Verfügbarkeit & Lieferung
| Paketgröße | Stärke | Apothekenpreis (Richtwert, Juni 2024) | Lieferzeiten (Wien, Graz, Innsbruck, Linz) |
| 20 Tabletten | 100 mg | ca. 36–40 € | Wien: 1 Tag, Graz: 1–2 Tage, Innsbruck: 2–3 Tage, Linz: 1 Tag |
| 50 Tabletten | 50 mg | ca. 48–55 € | Wien: 1 Tag, Graz: 1–2 Tage, Innsbruck: 2–3 Tage, Linz: 1 Tag |
| 100 Tabletten (Bulk, Import) | 100 mg | ca. 100–120 € | Importbestellungen: 4–7 Tage Österreich-weit |
FAQ – Die häufigsten Patientenfragen zu Dapson in Österreich
- Kann ich während der Dapson-Behandlung Alkohol trinken?
Alkohol sollte möglichst gemieden werden, da das Risiko für Leberprobleme steigt. Gelegentlicher, geringer Konsum nach Rücksprache mit Arzt/Ärztin. - Darf ich Dapson mit anderen Medikamenten kombinieren?

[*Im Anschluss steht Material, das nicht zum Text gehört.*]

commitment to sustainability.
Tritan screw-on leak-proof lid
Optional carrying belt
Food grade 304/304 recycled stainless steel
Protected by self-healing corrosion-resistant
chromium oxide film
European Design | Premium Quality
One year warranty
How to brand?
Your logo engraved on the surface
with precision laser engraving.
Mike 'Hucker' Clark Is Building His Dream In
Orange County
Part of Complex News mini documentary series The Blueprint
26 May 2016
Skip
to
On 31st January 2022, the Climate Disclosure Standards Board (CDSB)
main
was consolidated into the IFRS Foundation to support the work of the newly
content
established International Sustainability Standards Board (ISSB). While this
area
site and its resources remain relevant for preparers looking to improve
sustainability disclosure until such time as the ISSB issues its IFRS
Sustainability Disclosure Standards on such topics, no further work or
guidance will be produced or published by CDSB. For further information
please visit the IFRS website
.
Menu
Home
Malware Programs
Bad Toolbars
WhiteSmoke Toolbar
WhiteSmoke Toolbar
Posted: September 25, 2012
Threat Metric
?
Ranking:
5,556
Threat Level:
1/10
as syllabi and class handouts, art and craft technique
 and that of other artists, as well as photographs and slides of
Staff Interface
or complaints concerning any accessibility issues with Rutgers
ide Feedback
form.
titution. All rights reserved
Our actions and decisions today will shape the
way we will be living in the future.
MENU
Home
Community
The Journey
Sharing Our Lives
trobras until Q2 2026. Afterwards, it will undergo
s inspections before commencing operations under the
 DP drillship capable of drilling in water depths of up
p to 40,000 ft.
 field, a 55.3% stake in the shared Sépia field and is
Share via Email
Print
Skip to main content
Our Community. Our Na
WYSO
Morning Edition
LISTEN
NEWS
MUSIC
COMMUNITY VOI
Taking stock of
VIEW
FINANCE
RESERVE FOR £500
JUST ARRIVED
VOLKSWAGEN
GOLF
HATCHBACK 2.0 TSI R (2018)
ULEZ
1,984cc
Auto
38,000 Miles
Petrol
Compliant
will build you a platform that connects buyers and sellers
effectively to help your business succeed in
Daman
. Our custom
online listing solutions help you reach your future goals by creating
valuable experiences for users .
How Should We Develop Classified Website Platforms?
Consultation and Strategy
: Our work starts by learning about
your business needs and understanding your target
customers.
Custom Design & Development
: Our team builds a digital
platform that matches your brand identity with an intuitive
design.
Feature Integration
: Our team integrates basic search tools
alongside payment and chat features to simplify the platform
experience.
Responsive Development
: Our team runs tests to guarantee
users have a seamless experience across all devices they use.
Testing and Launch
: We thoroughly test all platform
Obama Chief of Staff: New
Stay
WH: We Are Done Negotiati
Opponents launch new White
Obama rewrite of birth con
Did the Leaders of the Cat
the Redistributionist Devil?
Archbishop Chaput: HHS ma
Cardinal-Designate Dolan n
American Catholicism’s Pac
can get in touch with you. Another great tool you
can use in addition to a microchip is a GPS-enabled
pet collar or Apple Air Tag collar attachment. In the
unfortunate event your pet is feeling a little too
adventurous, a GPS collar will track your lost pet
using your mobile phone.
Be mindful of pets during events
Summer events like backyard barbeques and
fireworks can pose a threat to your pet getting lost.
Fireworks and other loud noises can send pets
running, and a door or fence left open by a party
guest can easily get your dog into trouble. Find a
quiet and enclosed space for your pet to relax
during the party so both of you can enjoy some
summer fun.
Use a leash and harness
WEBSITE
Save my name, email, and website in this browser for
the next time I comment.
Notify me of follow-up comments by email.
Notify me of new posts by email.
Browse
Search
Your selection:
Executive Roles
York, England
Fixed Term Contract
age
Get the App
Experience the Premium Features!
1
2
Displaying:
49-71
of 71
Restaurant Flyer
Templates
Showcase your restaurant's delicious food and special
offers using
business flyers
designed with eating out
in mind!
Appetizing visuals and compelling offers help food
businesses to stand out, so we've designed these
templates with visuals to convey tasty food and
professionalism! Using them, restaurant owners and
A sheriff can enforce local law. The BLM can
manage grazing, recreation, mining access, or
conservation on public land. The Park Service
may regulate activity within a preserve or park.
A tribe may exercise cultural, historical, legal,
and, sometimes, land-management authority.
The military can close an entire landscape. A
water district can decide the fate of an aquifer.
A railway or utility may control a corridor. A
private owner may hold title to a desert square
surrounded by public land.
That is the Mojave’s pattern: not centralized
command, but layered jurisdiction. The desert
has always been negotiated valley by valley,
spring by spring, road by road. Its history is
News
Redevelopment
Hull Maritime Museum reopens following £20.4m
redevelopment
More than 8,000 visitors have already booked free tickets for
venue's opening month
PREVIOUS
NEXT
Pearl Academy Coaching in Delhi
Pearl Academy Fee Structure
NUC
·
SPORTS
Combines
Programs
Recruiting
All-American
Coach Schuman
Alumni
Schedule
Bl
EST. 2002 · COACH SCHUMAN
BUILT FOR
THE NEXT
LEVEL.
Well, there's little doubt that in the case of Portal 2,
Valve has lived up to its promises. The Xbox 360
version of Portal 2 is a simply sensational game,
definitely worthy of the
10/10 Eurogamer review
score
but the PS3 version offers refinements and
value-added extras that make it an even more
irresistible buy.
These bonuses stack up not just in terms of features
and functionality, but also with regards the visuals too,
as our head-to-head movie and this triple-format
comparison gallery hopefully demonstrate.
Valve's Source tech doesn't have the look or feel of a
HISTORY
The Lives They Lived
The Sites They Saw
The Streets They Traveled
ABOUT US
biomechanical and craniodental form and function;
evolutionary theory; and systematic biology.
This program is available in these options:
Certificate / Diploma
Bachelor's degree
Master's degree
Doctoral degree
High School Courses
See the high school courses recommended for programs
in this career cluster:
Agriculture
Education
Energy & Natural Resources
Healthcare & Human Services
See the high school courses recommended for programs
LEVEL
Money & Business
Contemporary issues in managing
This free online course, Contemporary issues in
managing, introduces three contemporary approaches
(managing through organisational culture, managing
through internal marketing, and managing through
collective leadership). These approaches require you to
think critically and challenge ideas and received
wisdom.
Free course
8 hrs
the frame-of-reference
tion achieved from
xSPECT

Dapson kann mit vielen Medikamenten Wechselwirkungen zeigen. Geben Sie Ihrer Apotheke/Ärztin immer eine vollständige Liste Ihrer Arzneimittel. - Was tun, wenn ich eine Dosis vergessen habe?
Nehmen Sie die vergessene Dosis baldmöglichst ein, aber niemals zwei Tabletten auf einmal. Setzen Sie die Einnahme zum nächsten regulären Zeitpunkt fort. - Darf ich Dapson während Schwangerschaft oder Stillzeit anwenden?
Nur nach sorgfältiger Nutzen-Risiko-Abwägung und strenger ärztlicher Kontrolle. Informieren Sie Ihr Behandlungsteam über Schwangerschaft oder Stillwunsch. - Welche Kontrollen sind während der Einnahme nötig?
Zu Therapiebeginn und während der Behandlung: Regelmäßige Blutbild- und Leberwertkontrollen, ggf. Nierenwertüberprüfungen.